Cashless payment
Cashless payment Image Credit: Gulf News

Stockholm - The collapse of cash in Britain has been dramatic.

There were 11.5 billion fewer cash transactions in 2018 than in 2008 - a decline of 51 per cent. But Britain, while on the podium, is not the world champion in cashless.

That title goes to Sweden, where demand for notes and coins is so limp that cash is literally disappearing: the amount in circulation has fallen from 80 billion kronor (Dh30 billion) to 58 billion kronor in the last four years, a reduction of 27.5 per cent. The same period has seen ATM withdrawals fall by more than half.

In Japan, among the most dedicated cash-loving rich countries in the world, 79 per cent of people use cash every day. In Sweden only 60 per cent can remember using it - at all - in the last month.

It has become a self-fulfilling prophecy. As everything from Ikea stores to public transport to the Abba museum have gone cashless, so Swedes have ditched notes and coins.
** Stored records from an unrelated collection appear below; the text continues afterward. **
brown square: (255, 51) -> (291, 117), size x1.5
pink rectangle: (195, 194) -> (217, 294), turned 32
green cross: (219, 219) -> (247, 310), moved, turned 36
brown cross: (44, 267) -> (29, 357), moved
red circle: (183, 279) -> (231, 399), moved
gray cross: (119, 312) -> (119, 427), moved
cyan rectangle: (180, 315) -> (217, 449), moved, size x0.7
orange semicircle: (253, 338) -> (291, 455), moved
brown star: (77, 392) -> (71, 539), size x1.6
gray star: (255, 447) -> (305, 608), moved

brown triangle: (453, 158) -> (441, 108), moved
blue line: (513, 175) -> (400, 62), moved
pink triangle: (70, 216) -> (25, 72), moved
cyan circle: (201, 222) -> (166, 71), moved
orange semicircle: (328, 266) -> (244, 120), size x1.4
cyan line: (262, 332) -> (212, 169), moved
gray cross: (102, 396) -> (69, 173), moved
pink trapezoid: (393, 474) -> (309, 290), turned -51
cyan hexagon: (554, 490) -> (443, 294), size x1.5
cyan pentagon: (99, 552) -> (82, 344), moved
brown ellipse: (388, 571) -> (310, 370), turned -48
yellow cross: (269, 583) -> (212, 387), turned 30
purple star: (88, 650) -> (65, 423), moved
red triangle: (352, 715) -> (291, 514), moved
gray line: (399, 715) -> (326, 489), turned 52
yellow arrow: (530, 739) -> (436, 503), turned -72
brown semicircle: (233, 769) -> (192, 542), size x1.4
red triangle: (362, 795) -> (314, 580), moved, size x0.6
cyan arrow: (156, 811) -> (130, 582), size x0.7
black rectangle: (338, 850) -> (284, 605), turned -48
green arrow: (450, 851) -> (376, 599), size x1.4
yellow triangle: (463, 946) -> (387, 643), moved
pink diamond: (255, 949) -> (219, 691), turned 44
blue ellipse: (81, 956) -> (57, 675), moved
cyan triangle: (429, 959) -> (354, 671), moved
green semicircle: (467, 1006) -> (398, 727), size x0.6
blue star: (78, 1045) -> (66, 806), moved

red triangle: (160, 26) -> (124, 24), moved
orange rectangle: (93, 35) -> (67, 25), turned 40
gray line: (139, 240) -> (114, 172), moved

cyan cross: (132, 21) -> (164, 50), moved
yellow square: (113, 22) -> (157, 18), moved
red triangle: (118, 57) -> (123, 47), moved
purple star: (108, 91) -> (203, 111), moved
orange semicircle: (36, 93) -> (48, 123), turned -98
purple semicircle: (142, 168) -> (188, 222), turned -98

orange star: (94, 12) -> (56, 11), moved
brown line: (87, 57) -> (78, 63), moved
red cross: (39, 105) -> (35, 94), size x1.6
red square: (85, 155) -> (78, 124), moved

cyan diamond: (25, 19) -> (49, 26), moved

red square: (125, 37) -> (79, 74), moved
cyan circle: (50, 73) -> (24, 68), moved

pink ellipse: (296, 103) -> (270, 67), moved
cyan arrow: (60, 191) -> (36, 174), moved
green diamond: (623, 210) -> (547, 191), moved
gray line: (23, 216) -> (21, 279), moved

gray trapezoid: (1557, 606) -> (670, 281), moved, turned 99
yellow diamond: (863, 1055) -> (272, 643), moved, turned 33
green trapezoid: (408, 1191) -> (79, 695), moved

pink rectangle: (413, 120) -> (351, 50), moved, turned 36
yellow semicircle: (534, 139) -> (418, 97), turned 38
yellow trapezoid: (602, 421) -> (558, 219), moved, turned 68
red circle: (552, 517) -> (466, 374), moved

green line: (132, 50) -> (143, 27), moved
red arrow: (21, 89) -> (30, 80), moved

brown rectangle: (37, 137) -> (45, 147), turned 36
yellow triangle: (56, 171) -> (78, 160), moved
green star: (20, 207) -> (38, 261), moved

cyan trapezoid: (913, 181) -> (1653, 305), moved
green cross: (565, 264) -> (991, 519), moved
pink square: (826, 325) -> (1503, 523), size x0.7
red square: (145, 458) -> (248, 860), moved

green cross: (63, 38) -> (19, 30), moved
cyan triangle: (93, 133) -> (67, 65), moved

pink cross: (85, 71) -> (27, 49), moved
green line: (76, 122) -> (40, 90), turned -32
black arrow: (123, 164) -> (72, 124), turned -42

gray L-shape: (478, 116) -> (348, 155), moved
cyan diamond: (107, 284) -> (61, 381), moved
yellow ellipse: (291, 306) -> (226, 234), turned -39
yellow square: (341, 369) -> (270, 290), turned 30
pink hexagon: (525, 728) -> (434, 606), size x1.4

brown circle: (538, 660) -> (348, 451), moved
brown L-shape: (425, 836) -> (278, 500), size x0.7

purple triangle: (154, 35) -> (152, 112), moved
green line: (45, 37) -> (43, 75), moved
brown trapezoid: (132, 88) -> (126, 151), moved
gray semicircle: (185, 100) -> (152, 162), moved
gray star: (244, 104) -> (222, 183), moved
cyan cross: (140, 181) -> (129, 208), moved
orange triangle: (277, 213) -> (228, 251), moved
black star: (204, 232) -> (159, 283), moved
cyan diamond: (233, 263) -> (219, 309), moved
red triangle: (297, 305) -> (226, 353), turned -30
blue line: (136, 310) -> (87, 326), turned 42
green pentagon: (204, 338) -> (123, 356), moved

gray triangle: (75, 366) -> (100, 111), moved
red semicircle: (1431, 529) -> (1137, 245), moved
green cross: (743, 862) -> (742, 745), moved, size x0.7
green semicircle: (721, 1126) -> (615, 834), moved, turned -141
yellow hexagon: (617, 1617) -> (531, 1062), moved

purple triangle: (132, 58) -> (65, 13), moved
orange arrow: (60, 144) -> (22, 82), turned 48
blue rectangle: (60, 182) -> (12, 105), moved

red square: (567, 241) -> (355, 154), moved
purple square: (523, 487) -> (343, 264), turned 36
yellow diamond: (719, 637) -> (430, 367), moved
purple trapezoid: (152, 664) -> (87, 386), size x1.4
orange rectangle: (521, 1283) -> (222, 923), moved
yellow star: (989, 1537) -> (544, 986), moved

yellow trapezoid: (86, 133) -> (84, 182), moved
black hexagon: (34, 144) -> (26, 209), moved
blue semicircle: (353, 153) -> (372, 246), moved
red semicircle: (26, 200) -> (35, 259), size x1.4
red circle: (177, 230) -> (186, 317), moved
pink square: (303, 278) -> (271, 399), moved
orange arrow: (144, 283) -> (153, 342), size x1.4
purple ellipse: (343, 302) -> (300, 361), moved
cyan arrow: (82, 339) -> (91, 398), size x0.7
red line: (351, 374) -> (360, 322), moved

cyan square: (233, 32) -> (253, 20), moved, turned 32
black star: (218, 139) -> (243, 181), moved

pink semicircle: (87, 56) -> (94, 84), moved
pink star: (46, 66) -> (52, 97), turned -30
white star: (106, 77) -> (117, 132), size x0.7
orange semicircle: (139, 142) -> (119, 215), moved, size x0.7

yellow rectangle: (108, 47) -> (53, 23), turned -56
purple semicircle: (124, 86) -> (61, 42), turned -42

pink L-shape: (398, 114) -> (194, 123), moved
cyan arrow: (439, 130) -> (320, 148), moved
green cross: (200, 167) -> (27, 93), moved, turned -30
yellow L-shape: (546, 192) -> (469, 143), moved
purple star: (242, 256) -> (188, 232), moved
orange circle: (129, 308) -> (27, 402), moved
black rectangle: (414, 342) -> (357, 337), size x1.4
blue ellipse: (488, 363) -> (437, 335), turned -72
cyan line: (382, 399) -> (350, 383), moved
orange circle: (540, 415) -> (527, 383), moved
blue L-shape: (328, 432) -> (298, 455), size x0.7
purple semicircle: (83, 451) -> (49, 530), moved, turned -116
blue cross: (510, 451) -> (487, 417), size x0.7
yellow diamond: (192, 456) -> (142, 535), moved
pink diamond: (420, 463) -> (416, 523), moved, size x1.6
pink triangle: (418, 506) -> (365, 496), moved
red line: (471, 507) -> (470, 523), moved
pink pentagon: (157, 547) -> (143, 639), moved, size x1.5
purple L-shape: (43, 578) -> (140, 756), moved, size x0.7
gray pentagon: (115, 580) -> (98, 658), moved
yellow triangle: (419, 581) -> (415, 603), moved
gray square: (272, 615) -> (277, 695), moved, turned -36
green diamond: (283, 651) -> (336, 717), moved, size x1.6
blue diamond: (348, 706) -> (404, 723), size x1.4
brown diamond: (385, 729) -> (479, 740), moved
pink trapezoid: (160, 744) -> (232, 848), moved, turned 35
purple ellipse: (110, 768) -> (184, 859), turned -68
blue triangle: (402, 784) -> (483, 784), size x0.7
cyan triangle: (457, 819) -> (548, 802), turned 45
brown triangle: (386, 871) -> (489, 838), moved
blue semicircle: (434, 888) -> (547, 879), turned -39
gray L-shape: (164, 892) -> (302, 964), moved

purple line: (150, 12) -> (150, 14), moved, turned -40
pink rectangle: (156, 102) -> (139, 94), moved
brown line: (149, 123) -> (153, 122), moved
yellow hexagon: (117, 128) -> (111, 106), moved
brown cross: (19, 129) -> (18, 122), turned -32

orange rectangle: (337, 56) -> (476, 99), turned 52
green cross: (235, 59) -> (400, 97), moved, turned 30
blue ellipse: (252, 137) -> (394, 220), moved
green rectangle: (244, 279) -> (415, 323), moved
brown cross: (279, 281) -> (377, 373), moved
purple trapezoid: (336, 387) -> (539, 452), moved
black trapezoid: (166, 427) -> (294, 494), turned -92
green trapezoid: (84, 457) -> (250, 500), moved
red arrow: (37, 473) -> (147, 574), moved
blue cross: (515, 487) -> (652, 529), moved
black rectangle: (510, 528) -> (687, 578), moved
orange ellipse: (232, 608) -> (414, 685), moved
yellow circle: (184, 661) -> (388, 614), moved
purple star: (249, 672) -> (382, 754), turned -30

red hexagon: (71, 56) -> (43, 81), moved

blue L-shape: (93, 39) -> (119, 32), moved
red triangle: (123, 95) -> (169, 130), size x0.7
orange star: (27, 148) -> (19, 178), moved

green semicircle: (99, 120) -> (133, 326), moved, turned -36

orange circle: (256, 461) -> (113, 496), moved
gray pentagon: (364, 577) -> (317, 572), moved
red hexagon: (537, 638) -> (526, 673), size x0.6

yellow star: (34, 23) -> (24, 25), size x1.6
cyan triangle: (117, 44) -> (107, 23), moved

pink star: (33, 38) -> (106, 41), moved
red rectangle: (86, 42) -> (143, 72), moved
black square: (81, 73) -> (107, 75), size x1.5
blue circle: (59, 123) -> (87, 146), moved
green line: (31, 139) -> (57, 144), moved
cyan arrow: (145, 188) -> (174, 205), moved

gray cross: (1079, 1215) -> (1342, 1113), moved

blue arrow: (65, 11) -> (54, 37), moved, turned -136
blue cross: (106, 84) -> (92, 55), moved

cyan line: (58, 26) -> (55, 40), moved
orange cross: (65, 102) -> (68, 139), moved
Polls show that only a quarter of people miss cash, while almost half actively welcome its parting.

But even here there is a recognition that there is a price to pay. A price which can be seen most starkly in a public information leaflet distributed last year to all Swedish homes called “Om krisen eller kriget kommer”: “If crisis or war comes”.

The leaflet outlines the country’s project of “Total defence” against invaders and terrorists. The tone is from the Cold War, but the threats are from the digital age. “What would you do if your life was turned upside down?” it asks Sweden’s 10 million people. “[If] payment cards and cash machines do not work?” “[If] Mobile networks and the internet do not work?

“Even today, attacks are taking place against our IT systems,” it notes, listing a kit of emergency supplies all Swedes should keep. Alongside a wind-up radio, they are told to salt away “cash in small denominations”.

Short of the apocalypse, however, Swedes will be using Swish - an app which allows instant cash transfers using just a mobile phone number. Or another home-grown payments technology, iZettle.

And a few thousand have even gone so far as to implant RFID chips under their skin, so that they can pay with nothing more than a swipe of the palm.